**YOUR GOAL**
Below are lines of data, and only some are wanted. Please repeat exactly those from the line that has "ze dostępne w" through the line that has "প্রতিমন্ত্রী ও চুক্তি".
+ + + + +
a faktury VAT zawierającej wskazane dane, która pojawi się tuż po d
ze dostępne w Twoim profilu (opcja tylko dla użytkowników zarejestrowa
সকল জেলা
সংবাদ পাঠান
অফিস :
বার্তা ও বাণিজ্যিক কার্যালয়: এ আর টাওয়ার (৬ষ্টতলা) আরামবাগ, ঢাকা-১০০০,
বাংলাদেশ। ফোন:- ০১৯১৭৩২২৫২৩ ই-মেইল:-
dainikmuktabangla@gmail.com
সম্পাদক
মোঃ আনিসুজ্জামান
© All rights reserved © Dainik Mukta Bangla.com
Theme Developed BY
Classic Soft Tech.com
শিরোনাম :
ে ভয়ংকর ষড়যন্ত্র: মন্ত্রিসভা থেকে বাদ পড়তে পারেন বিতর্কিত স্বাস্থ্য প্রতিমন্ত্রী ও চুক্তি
+ + + + +
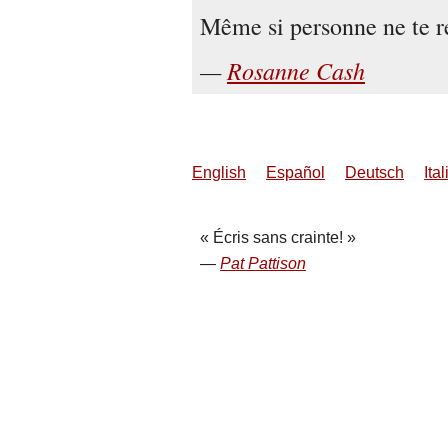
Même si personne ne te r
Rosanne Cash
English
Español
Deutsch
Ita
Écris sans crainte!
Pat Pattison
+ + + + +
**EXERCISE RESPONSE**
ze dostępne w Twoim profilu (opcja tylko dla użytkowników zarejestrowa
সকল জেলা
সংবাদ পাঠান
অফিস :
বার্তা ও বাণিজ্যিক কার্যালয়: এ আর টাওয়ার (৬ষ্টতলা) আরামবাগ, ঢাকা-১০০০,
বাংলাদেশ। ফোন:- ০১৯১৭৩২২৫২৩ ই-মেইল:-
dainikmuktabangla@gmail.com
সম্পাদক
মোঃ আনিসুজ্জামান
© All rights reserved © Dainik Mukta Bangla.com
Theme Developed BY
Classic Soft Tech.com
শিরোনাম :
ে ভয়ংকর ষড়যন্ত্র: মন্ত্রিসভা থেকে বাদ পড়তে পারেন বিতর্কিত স্বাস্থ্য প্রতিমন্ত্রী ও চুক্তি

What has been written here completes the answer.